Blog

PostgreSQL bigger != better

September 4, 2023
Gilad Kleinman

As part of our work at Epsio, we have the opportunity to speak with many companies trying to improve the performance of complex PostgreSQL queries running in their production systems.

Many times, we hear of companies trying to scale their instance sizes in an attempt to make their queries more performant. Usually, they expect that the bigger they make their instances, the faster their queries will run:

Although this is true many times, particularly for companies running many “simple” queries in parallel (such as retrieving a user’s past orders or fetching their email), companies with more “complex” backend queries (such as getting the 5 most purchased items in the entire system) usually find that increasing instance sizes doesn’t necessarily translate into better performance.

In this blog post, we will see how complex SQL queries scale as machine sizes increase, and try to learn where PostgreSQL doesn’t utilize its resources to their fullest potential when running analytical or complex queries :)

The Setup - TPC-H Queries

To simulate a good mix of complex queries, we used the TPC-H benchmark and ran it on various machine sizes running PostgreSQL 15 (on RDS M5 series).

The TPC-H benchmark consists of 22 queries, most of which involve many JOINs, ORDER BYs, and other operations that you would see in any other complex PostgreSQL query.

For example, Query 3 of TPC-H involves multiple JOINs, GROUP BY, and ordering:

 -- QUERY #3
SELECT l_orderkey, sum(l_extendedprice * (1 - l_discount)) as revenue, o_orderdate, o_shippriority
FROM CUSTOMER, ORDERS, LINEITEM
WHERE c_mktsegment = ':1'
AND c_custkey = o_custkey
AND l_orderkey = o_orderkey
AND o_orderdate < date ':2'
AND l_shipdate > date ':2'
GROUP BY l_orderkey, o_orderdate, o_shippriority
ORDER BY revenue desc, o_orderdate
LIMIT 10;

How did we measure Query Latency?

To ensure that our results are as accurate and as helpful as possible, we simulated a production deployment. We ran all 22 queries one after another from an EC2 machine located in the same region as the RDS machine.

After running the 22 queries, we calculated the geometric mean of query latency for that machine size. We used the geometric mean instead of a regular average because it treats a 50 percent performance boost the same for all queries, regardless of their latency. You can read more about the differences here.

Attempt #1 — Default RDS configuration

On our first attempt, we ran all 22 TCP-H queries with the default RDS configuration:

When examining the results, we could quickly see that although there was a performance boost going from 4 CPUs to 8 CPUs, there was barely any improvement increasing the machine size to more than 8 CPUs. Surprisingly, the performance even got worse going from 48 CPUs to 64 CPUs.
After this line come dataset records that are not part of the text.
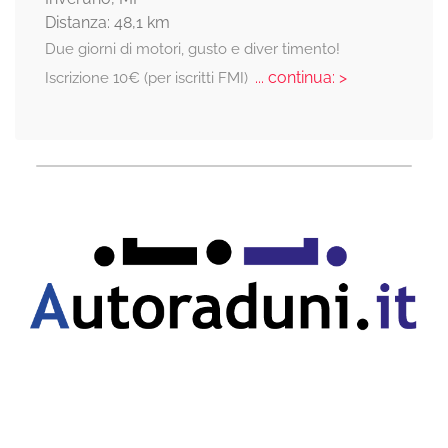
Distanza: 48,1 km
Due giorni di motori, gusto e diver timento!
... continua: >
Iscrizione 10€ (per iscritti FMI)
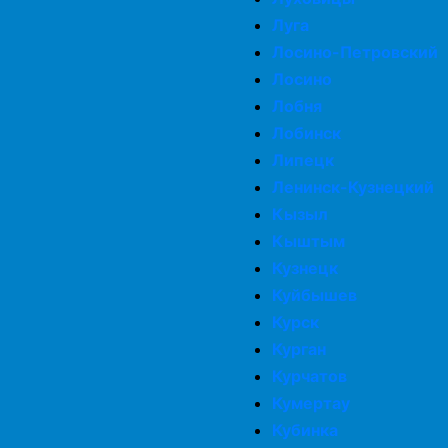
Луга
Лосино-Петровский
Лосино
Лобня
Лобинск
Липецк
Ленинск-Кузнецкий
Кызыл
Кыштым
Кузнецк
Куйбышев
Курск
Курган
Курчатов
Кумертау
Кубинка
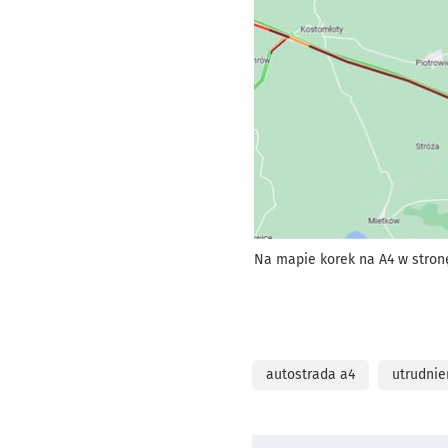
Na mapie korek na A4 w stron
autostrada a4
utrudnie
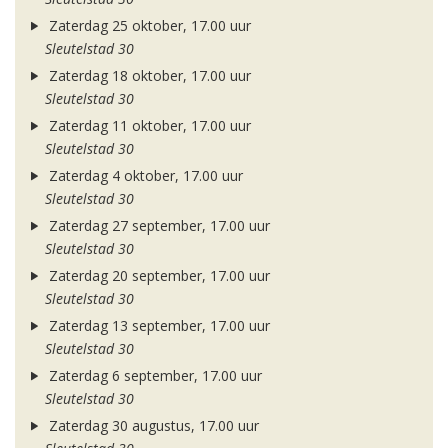
Zaterdag 25 oktober, 17.00 uur
Sleutelstad 30
Zaterdag 18 oktober, 17.00 uur
Sleutelstad 30
Zaterdag 11 oktober, 17.00 uur
Sleutelstad 30
Zaterdag 4 oktober, 17.00 uur
Sleutelstad 30
Zaterdag 27 september, 17.00 uur
Sleutelstad 30
Zaterdag 20 september, 17.00 uur
Sleutelstad 30
Zaterdag 13 september, 17.00 uur
Sleutelstad 30
Zaterdag 6 september, 17.00 uur
Sleutelstad 30
Zaterdag 30 augustus, 17.00 uur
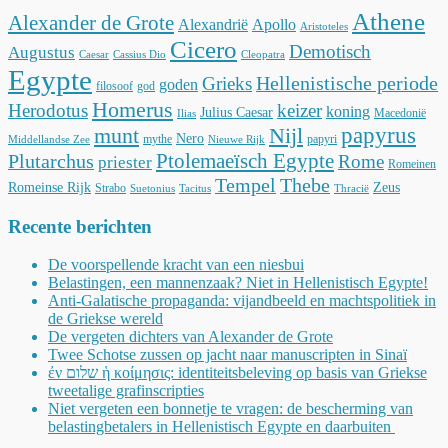
Athene
Alexander de Grote
Alexandrië
Apollo
Aristoteles
Cicero
Demotisch
Augustus
Caesar
Cassius Dio
Cleopatra
Egypte
Hellenistische periode
Grieks
goden
filosoof
god
Homerus
Herodotus
keizer
koning
Julius Caesar
Macedonië
Ilias
munt
Nijl
papyrus
Nero
mythe
papyri
Middellandse Zee
Nieuwe Rijk
Ptolemaeïsch Egypte
Plutarchus
Rome
priester
Romeinen
Tempel
Thebe
Romeinse Rijk
Zeus
Strabo
Suetonius
Tacitus
Thracië
Recente berichten
De voorspellende kracht van een niesbui
Belastingen, een mannenzaak? Niet in Hellenistisch Egypte!
Anti-Galatische propaganda: vijandbeeld en machtspolitiek in
de Griekse wereld
De vergeten dichters van Alexander de Grote
Twee Schotse zussen op jacht naar manuscripten in Sinaï
ἐν שלום ἡ κοίμησις: identiteitsbeleving op basis van Griekse
tweetalige grafinscripties
Niet vergeten een bonnetje te vragen: de bescherming van
belastingbetalers in Hellenistisch Egypte en daarbuiten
Since the vast majority of companies we work with already have a production deployment of more than 8 CPUs, this unfortunately means that the idea of “more compute, faster queries” does not seem to hold true with the default PostgreSQL configuration.

To try to “explain” and “analyze” this, we did what any other developer would do in this situation: we ran EXPLAIN ANALYZE (a PostgreSQL command that displays statistics and information about a query you run) on the 32 CPUs machine:

--- TPC-H Query running on 32 CPUs machine
tpch=> EXPLAIN ANALYZE select c_name, c_custkey, o_orderkey, o_orderdate, o_totalprice, sum(l_quantity) from customer, orders, lineitem w ......
...
        ->  Gather Merge  (cost=3472688.11..3555768.51 rows=712068 width=38) (actual time=49382.693..55001.291 rows=15015381 loops=1)
              Workers Planned: 2
              Workers Launched: 2
              ->  Sort  (cost=3471688.09..3472578.17 rows=356034 width=38) (actual time=47629.540..49850.869 rows=5005127 loops=3)
                    Sort Key: lineitem_1.l_orderkey
...

Even though our machine had 32 CPUs, PostgreSQL has chosen to launch only 2 workers (which means it used only 2 CPUs) to execute the query, utilizing only 1/16th of the available computing power! Not cool, Postgres! Just kidding, we love you.

After a quick online search (thanks pgmustard for a great blog post about configurations for parallel queries!), we discovered that this probably happened because PostgreSQL (and RDS) has a default configuration value of max_parallel_workers_per_gather set to 2.

Takeaway: Queries running on the default RDS/PostgreSQL configuration will only use up to 2 CPUs!

Onwards!

Attempt #2 — max_workers_per_gather=100

As the next step, we changed this parameter’s value to 100 and re-ran the benchmark to see how the change would affect our results:

Even though the results improved, they definitely didn’t improve as we expected them to. Instead of “more compute, faster queries”, it was still “more compute, kind of the same performance”.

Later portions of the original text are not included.